SUPREME COURT-STATE OF NEW YORK SHORT FORM ORDER TRIAL/IAS PART: 16 NASSAU COUNTY
Jun 7, 2012
2012 N.Y. Slip Op. 31563 (N.Y. Sup. Ct. 2012)

Opinion

Index No: 001248-12 Motion Seq. No. 2

06-07-2012

PETER SCALAMANDRE & SONS, INC., Plaintiff, v. INCORPORATED VILLAGE OF FREEPORT, Defendant.


Present:

HON.

Justice Supreme Court

Submission Date: 4/16/12

Papers Read on this Motion:

Notice of Motion, Affidavit in Support and Exhibits..................x

Summons and Complaint...............................................................x

Affirmation in Opposition and Exhibits.......................................x

This matter is before the court on the motion filed by Defendant Incorporated Village of Freeport ("Village" or "Defendant") on March 29, 2012 and submitted on April 16, 2012. For the reasons set forth below, the Court denies the motion.

BACKGROUND

A. Relief Sought

Defendant moves for an Order, pursuant to CPLR § 3211(a)(5), dismissing the complaint in its entirety.

Plaintiff Peter Scalamandre & Sons, Inc. ("Plaintiff) opposes the motion.

B. The Parties' History

The Complaint alleges as follows:

Peter Scalamandre ("Peter") is the President of the Plaintiff corporation. The Village is the sole owner of the premises ("Premises") located at Section 62, Block D, Lot p/o 397, located in the Village. On or about January 14, 1992, Plaintiff entered into a written lease agreement with Defendant ("1992 Lease"). The 1992 Lease was for a period of six and one half (6.5) months, running from January 15, 1992 to July 31, 1992. Plaintiff alleges that Peter continues to pay, and Defendant continues to accept, the payment as agreed upon in the Lease for the next twenty years, through January of 2012.
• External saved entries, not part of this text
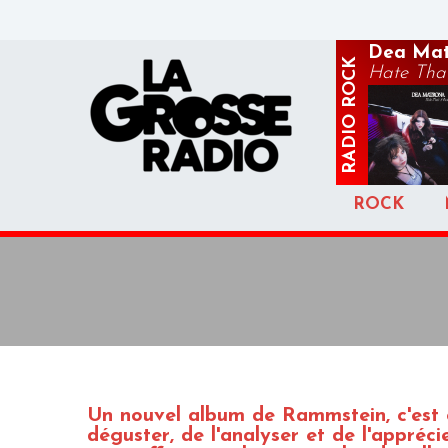
Dea Mat
ROCK
Hate That
RADIO
ROCK
Un nouvel album de Rammstein, c'est 
déguster, de l'analyser et de l'appréci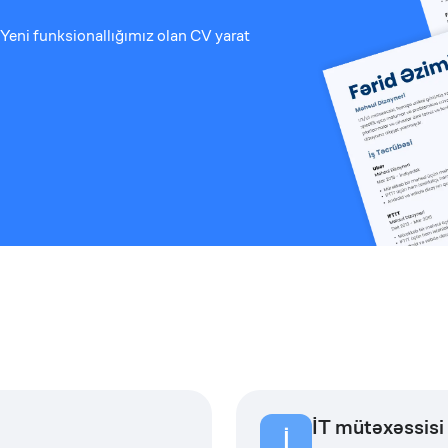
Yeni funksionallığımız olan CV yarat
İT mütəxəssisi
İ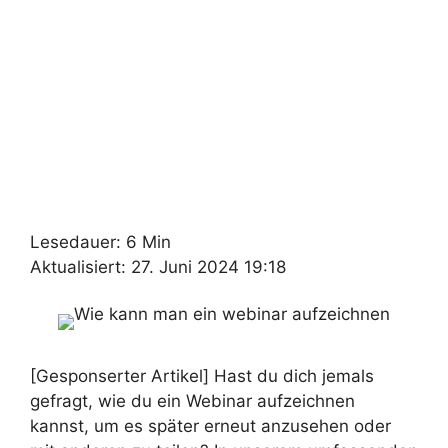
Lesedauer: 6 Min
Aktualisiert: 27. Juni 2024 19:18
[Gesponserter Artikel] Hast du dich jemals
gefragt, wie du ein Webinar aufzeichnen
kannst, um es später erneut anzusehen oder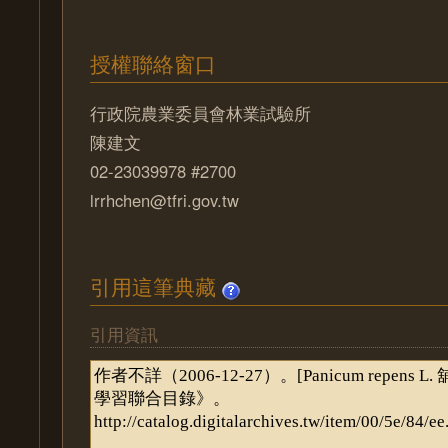
授權聯絡窗口
行政院農業委員會林業試驗所
陳建文
02-23039978 #2700
lrrhchen@tfri.gov.tw
引用這筆典藏
引用資訊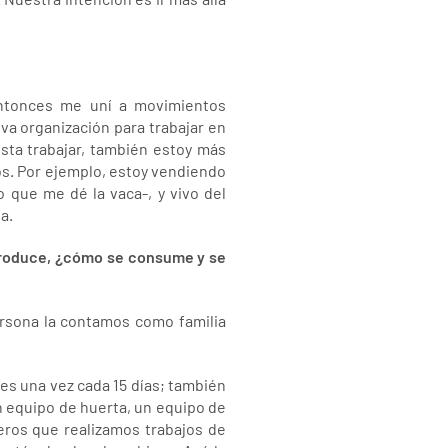
 entonces me uní a movimientos
a organización para trabajar en
usta trabajar, también estoy más
os. Por ejemplo, estoy vendiendo
o que me dé la vaca-, y vivo del
a.
 produce, ¿cómo se consume y se
rsona la contamos como familia
es una vez cada 15 días; también
un equipo de huerta, un equipo de
eros que realizamos trabajos de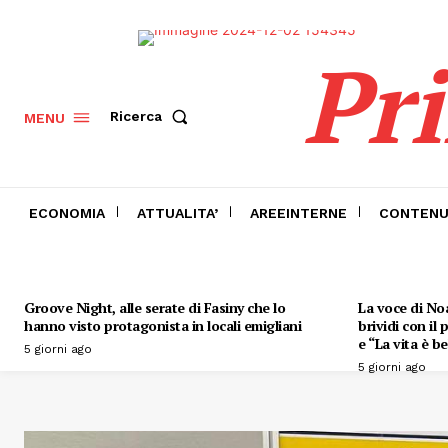
Pr
Ricerca
MENU
ECONOMIA
ATTUALITA’
AREEINTERNE
CONTENU
Groove Night, alle serate di Fasiny che lo
La voce di Noa
hanno visto protagonista in locali emigliani
brividi con il
e “La vita è be
5 giorni ago
5 giorni ago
In August of 2009, at the Village's request, Peter began good faith negotiations with Defendant to enter into a new lease. Pursuant to those negotiations, on or about May 3, 2010, Peter forwarded a newly negotiated, signed lease to the Village for signature in an attempt to begin a new tenancy at an increased rate. The Village received the new lease but "subsequently forgot about its existence for several months thereafter" (Compl. at ¶ 12). On October 24, 2011, the newly negotiated lease was re-sent, via facsimile, to the Village at the request of J. Barrington Jackson ("Jackson"), the Deputy Village Attorney. Shortly thereafter, the Village demanded retroactive payment from Peter.

On October 27, 2011, the Village served a Notice to Quit on Peter, terminating the tenancy at the Premises on November 30, 2011. Defendant continue to accept rent from Plaintiff after November 30, 2011, and did not commence a summary holdover proceeding. In November of 2011, Peter again attempted in good faith to negotiate a new lease with Defendant. On or after December 16, 2011, Defendant delivered a Notice to Quit on Peter, terminating the tenancy at the Premises on January 31, 2012. Plaintiff alleges that the Notice to Quit was not properly served and, therefore, is defective. Plaintiff alleges that it is, and has been, ready willing and able to negotiate a new lease with the Defendant, and is not in default.

Plaintiff alleges that if Defendant is permitted to terminate the tenancy, Plaintiff will suffer irreparable injury. Plaintiff alleges, further, that 1) Defendant will not be prejudiced by the continuation of the tenancy, and Plaintiff is willing to negotiate new terms; 2) Plaintiff has no adequate remedy at law to rectify the damages it will suffer upon Defendant's allegedly wrongful termination of the tenancy; 3) the Village should be required to specifically perform its obligation regarding the tenancy; and 4) Defendant should be enjoined from commencing any actions, bringing any proceedings, or taking any other steps to terminate the lease. Plaintiff seeks a judgment enjoining the Defendant from commencing any action, bringing any proceeding, or taking any other steps to terminate the tenancy.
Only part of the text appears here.